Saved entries
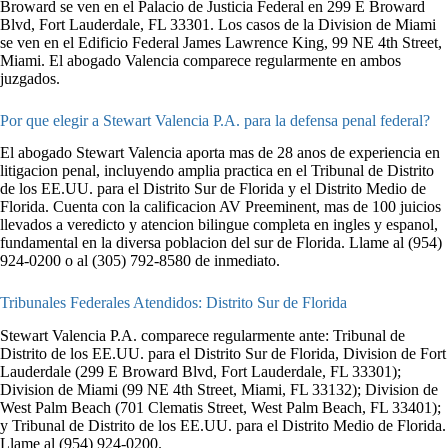
Broward se ven en el Palacio de Justicia Federal en 299 E Broward
Blvd, Fort Lauderdale, FL 33301. Los casos de la Division de Miami
se ven en el Edificio Federal James Lawrence King, 99 NE 4th Street,
Miami. El abogado Valencia comparece regularmente en ambos
juzgados.
Por que elegir a Stewart Valencia P.A. para la defensa penal federal?
El abogado Stewart Valencia aporta mas de 28 anos de experiencia en
litigacion penal, incluyendo amplia practica en el Tribunal de Distrito
de los EE.UU. para el Distrito Sur de Florida y el Distrito Medio de
Florida. Cuenta con la calificacion AV Preeminent, mas de 100 juicios
llevados a veredicto y atencion bilingue completa en ingles y espanol,
fundamental en la diversa poblacion del sur de Florida. Llame al (954)
924-0200 o al (305) 792-8580 de inmediato.
Tribunales Federales Atendidos: Distrito Sur de Florida
Stewart Valencia P.A. comparece regularmente ante: Tribunal de
Distrito de los EE.UU. para el Distrito Sur de Florida, Division de Fort
Lauderdale (299 E Broward Blvd, Fort Lauderdale, FL 33301);
Division de Miami (99 NE 4th Street, Miami, FL 33132); Division de
West Palm Beach (701 Clematis Street, West Palm Beach, FL 33401);
y Tribunal de Distrito de los EE.UU. para el Distrito Medio de Florida.
Llame al (954) 924-0200.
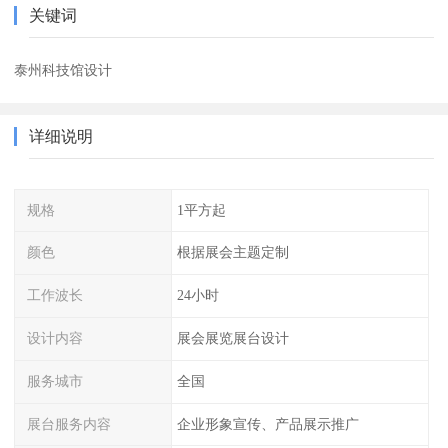
关键词
泰州科技馆设计
详细说明
规格
1平方起
颜色
根据展会主题定制
工作波长
24小时
设计内容
展会展览展台设计
服务城市
全国
展台服务内容
企业形象宣传、产品展示推广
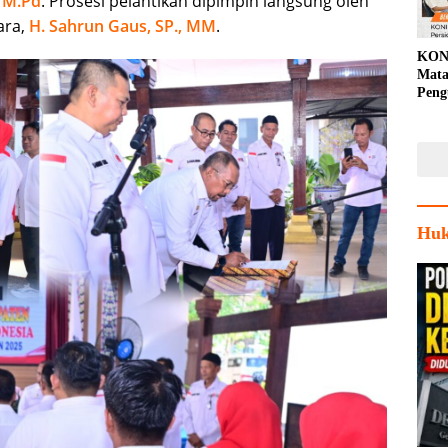
, M.Pd
. Prosesi pelantikan dipimpin langsung oleh
ara,
H. Sahrun Gaus, SP., MM
.
KON
Mata
Peng
Porp
Huk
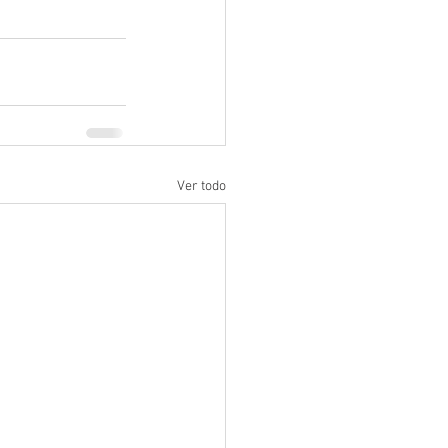
Ver todo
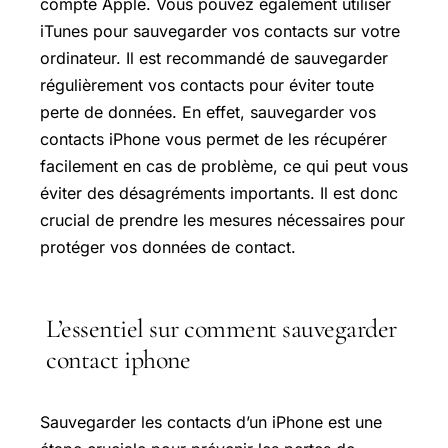
compte Apple. Vous pouvez également utiliser
iTunes pour sauvegarder vos contacts sur votre
ordinateur. Il est recommandé de sauvegarder
régulièrement vos contacts pour éviter toute
perte de données. En effet, sauvegarder vos
contacts iPhone vous permet de les récupérer
facilement en cas de problème, ce qui peut vous
éviter des désagréments importants. Il est donc
crucial de prendre les mesures nécessaires pour
protéger vos données de contact.
L’essentiel sur comment sauvegarder
contact iphone
Sauvegarder les contacts d’un iPhone est une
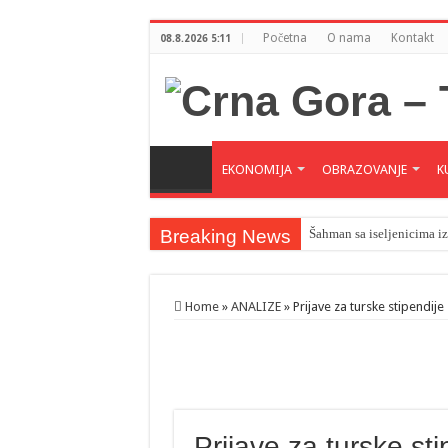
Početna
O nama
Kontakt
08.8.2026 5:11
EKONOMIJA
OBRAZOVANJE
K
Breaking News
Šahman sa iseljenicima iz
Home
»
ANALIZE
»
Prijave za turske stipendije
Prijave za turske st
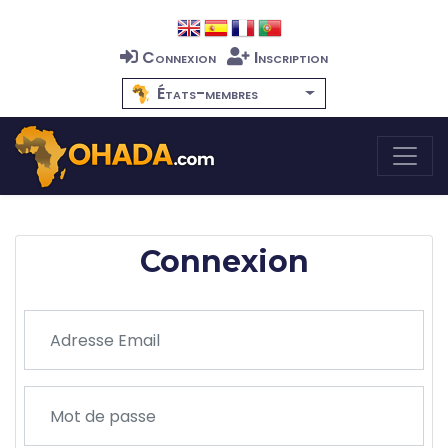
Connexion
Inscription
États-membres
Connexion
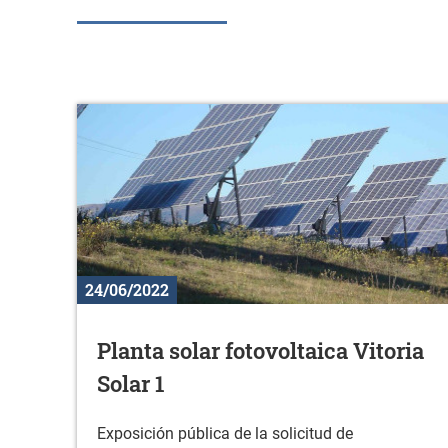
24/06/2022
Planta solar fotovoltaica Vitoria
Solar 1
Exposición pública de la solicitud de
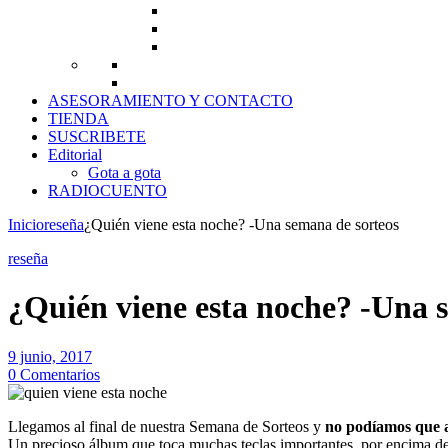
ASESORAMIENTO Y CONTACTO
TIENDA
SUSCRIBETE
Editorial
Gota a gota
RADIOCUENTO
Inicio
reseña
¿Quién viene esta noche? -Una semana de sorteos
reseña
¿Quién viene esta noche? -Una 
9 junio, 2017
0 Comentarios
Llegamos al final de nuestra Semana de Sorteos y
no podíamos que a
Un precioso álbum que toca muchas teclas importantes, por encima de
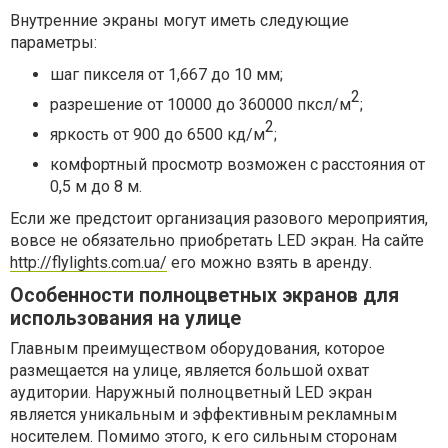
Внутренние экраны могут иметь следующие
параметры:
шаг пикселя от 1,667 до 10 мм;
2
разрешение от 10000 до 360000 пксл/м
;
2
яркость от 900 до 6500 кд/м
;
комфортный просмотр возможен с расстояния от
0,5 м до 8 м.
Если же предстоит организация разового мероприятия,
вовсе не обязательно приобретать LED экран. На сайте
http://flylights.com.ua/
его можно взять в аренду.
Особенности полноцветных экранов для
использования на улице
Главным преимуществом оборудования, которое
размещается на улице, является большой охват
аудитории. Наружный полноцветный LED экран
является уникальным и эффективным рекламным
носителем. Помимо этого, к его сильным сторонам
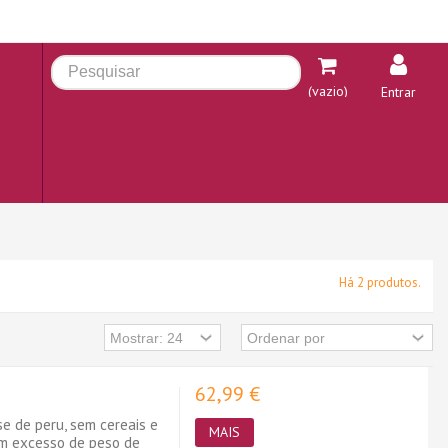
(vazio)
Entrar
Há 2 produtos.
62,99 €
se de peru, sem cereais e
MAIS
om excesso de peso de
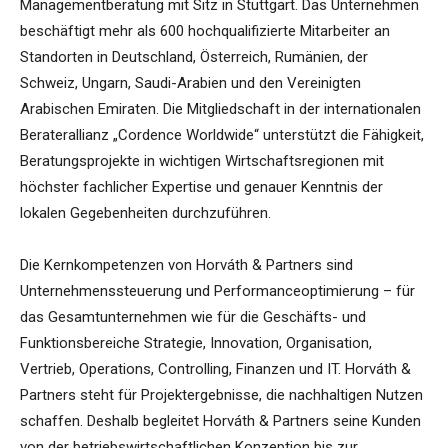
Managementberatung mit Sitz in Stuttgart. Das Unternehmen
beschäftigt mehr als 600 hochqualifizierte Mitarbeiter an
Standorten in Deutschland, Österreich, Rumänien, der
Schweiz, Ungarn, Saudi-Arabien und den Vereinigten
Arabischen Emiraten. Die Mitgliedschaft in der internationalen
Beraterallianz „Cordence Worldwide“ unterstützt die Fähigkeit,
Beratungsprojekte in wichtigen Wirtschaftsregionen mit
höchster fachlicher Expertise und genauer Kenntnis der
lokalen Gegebenheiten durchzuführen.
Die Kernkompetenzen von Horváth & Partners sind
Unternehmenssteuerung und Performanceoptimierung – für
das Gesamtunternehmen wie für die Geschäfts- und
Funktionsbereiche Strategie, Innovation, Organisation,
Vertrieb, Operations, Controlling, Finanzen und IT. Horváth &
Partners steht für Projektergebnisse, die nachhaltigen Nutzen
schaffen. Deshalb begleitet Horváth & Partners seine Kunden
von der betriebswirtschaftlichen Konzeption bis zur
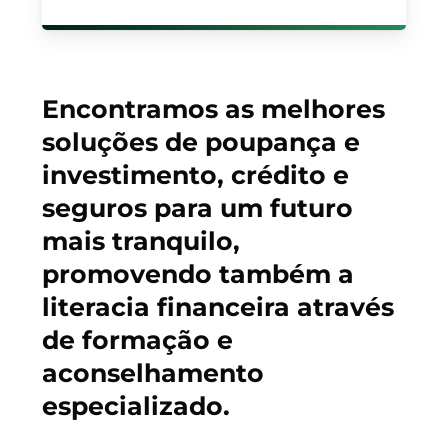
Encontramos as melhores
soluções de poupança e
investimento, crédito e
seguros para um futuro
mais tranquilo,
promovendo também a
literacia financeira através
de formação e
aconselhamento
especializado.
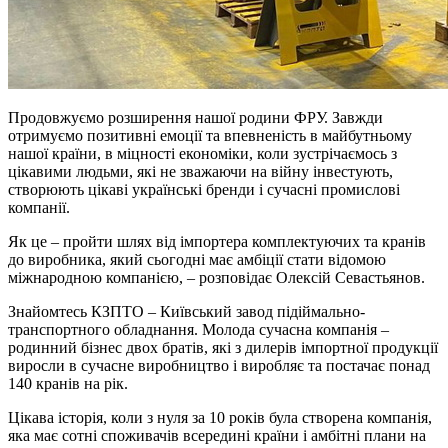
Продовжуємо розширення нашої родини ФРУ. Завжди
отримуємо позитивні емоції та впевненість в майбутньому
нашої країни, в міцності економіки, коли зустрічаємось з
цікавими людьми, які не зважаючи на війну інвестують,
створюють цікаві українські бренди і сучасні промислові
компанії.
Як це – пройти шлях від імпортера комплектуючих та кранів
до виробника, який сьогодні має амбіції стати відомою
міжнародною компанією, – розповідає Олексій Севастьянов.
Знайомтесь КЗПТО – Київський завод підіймально-
транспортного обладнання. Молода сучасна компанія –
родинний бізнес двох братів, які з дилерів імпортної продукції
виросли в сучасне виробництво і виробляє та постачає понад
140 кранів на рік.
Цікава історія, коли з нуля за 10 років була створена компанія,
яка має сотні споживачів всередині країни і амбітні плани на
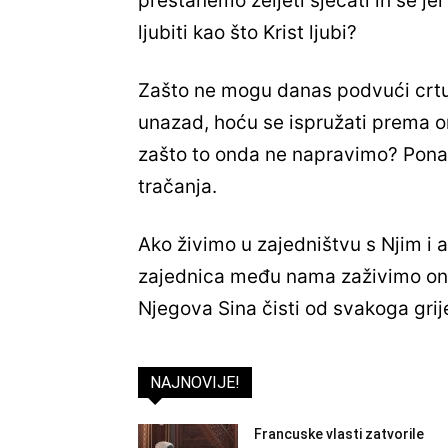
prestanemo željeti sjećati ih se je
ljubiti kao što Krist ljubi?
Zašto ne mogu danas podvući crtu i
unazad, hoću se ispružati prema o
zašto to onda ne napravimo? Pona
tračanja.
Ako živimo u zajedništvu s Njim i
zajednica među nama zaživimo onda
Njegova Sina čisti od svakoga grij
NAJNOVIJE!
Francuske vlasti zatvorile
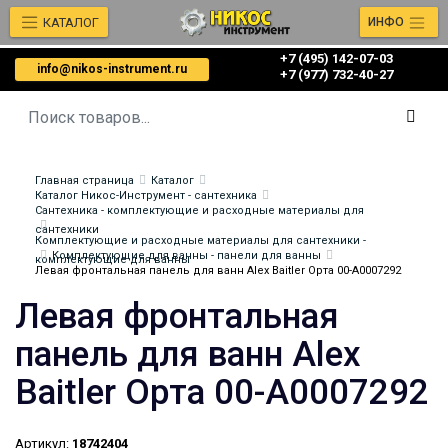
КАТАЛОГ
ИНФО
+7 (495) 142-07-03
info@nikos-instrument.ru
‎‎+7 (977) 732-40-27
Главная страница
Каталог
Каталог Никос-Инструмент - сантехника
Сантехника - комплектующие и расходные материалы для
сантехники
Комплектующие и расходные материалы для сантехники -
Комплектующие для ванны - панели для ванны
комплектующие для ванны
Левая фронтальная панель для ванн Alex Baitler Орта 00-A0007292
Левая фронтальная
панель для ванн Alex
Baitler Орта 00-A0007292
Артикул:
18742404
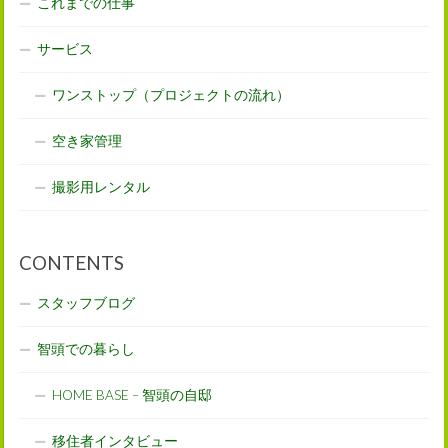
これまでの仕事
サービス
ワンストップ（プロジェクトの流れ）
空き家管理
撮影用レンタル
CONTENTS
スタッフブログ
智頭での暮らし
HOME BASE – 智頭の自邸
移住者インタビュー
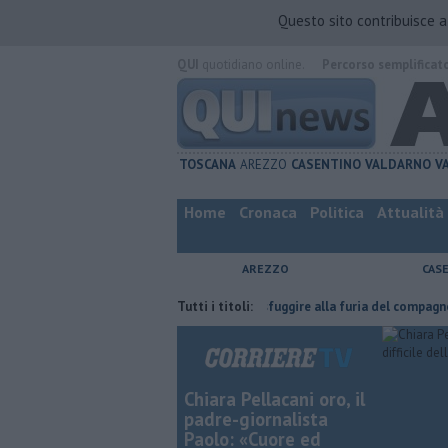
Questo sito contribuisce 
QUI
quotidiano online.
Percorso semplificat
TOSCANA
AREZZO
CASENTINO
VALDARNO
V
Home
Cronaca
Politica
Attualità
AREZZO
CAS
ha fatta
Nascosta in un bar per sfuggire alla furia del compagno
Tutti i titoli:
​T
Chiara Pellacani oro, il
padre-giornalista
Paolo: «Cuore ed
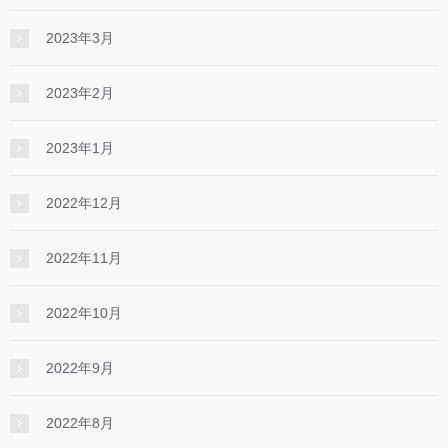
2023年3月
2023年2月
2023年1月
2022年12月
2022年11月
2022年10月
2022年9月
2022年8月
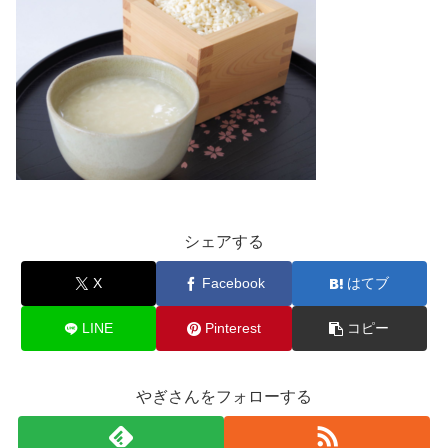
シェアする
X
Facebook
はてブ
LINE
Pinterest
コピー
やぎさんをフォローする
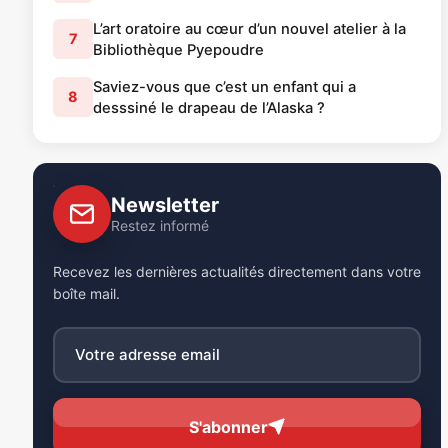
L’art oratoire au cœur d’un nouvel atelier à la
7
Bibliothèque Pyepoudre
Saviez-vous que c’est un enfant qui a
8
desssiné le drapeau de l’Alaska ?
Newsletter
Restez informé
Recevez les dernières actualités directement dans votre
boîte mail.
S'abonner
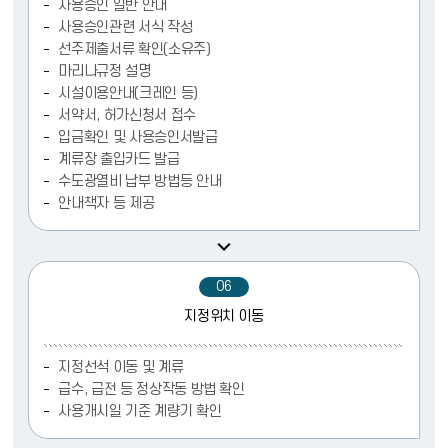
사용승인 일반 안내
사용승인관련 서식 작성
선주제출서류 확인(소유주)
마리나규정 설명
시설이용안내(크레인 등)
서약서, 허가신청서 접수
입금확인 및 사용승인서발급
계류장 출입카드 발급
수도광열비 납부 방법등 안내
안내책자 등 제공
06
지정위치 이동
지정선석 이동 및 계류
급수, 급전 등 정상작동 방법 확인
사용개시일 기준 계량기 확인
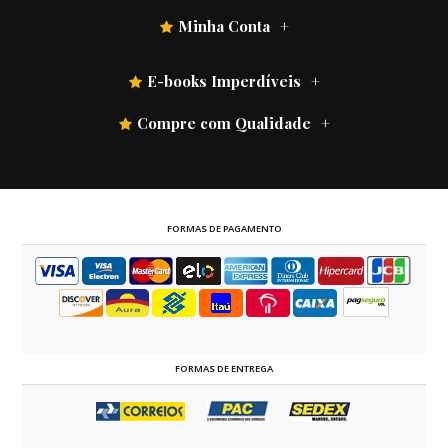
Minha Conta
E-books Imperdíveis
Compre com Qualidade
FORMAS DE PAGAMENTO
FORMAS DE ENTREGA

* _Assigned task_:
Copy only these lines from the records above, exactly: the one with "транспортного обладнання. Молода", the one with "zajednica među nama zaživimo onda", and those between. Skip the pictures.

* _Task response_:
транспортного обладнання. Молода сучасна компанія –
родинний бізнес двох братів, які з дилерів імпортної продукції
виросли в сучасне виробництво і виробляє та постачає понад
140 кранів на рік.
Цікава історія, коли з нуля за 10 років була створена компанія,
яка має сотні споживачів всередині країни і амбітні плани на
prestanemo željeti sjećati ih se je
ljubiti kao što Krist ljubi?
Zašto ne mogu danas podvući crtu i
unazad, hoću se ispružati prema o
zašto to onda ne napravimo? Pona
tračanja.
Ako živimo u zajedništvu s Njim i
zajednica među nama zaživimo onda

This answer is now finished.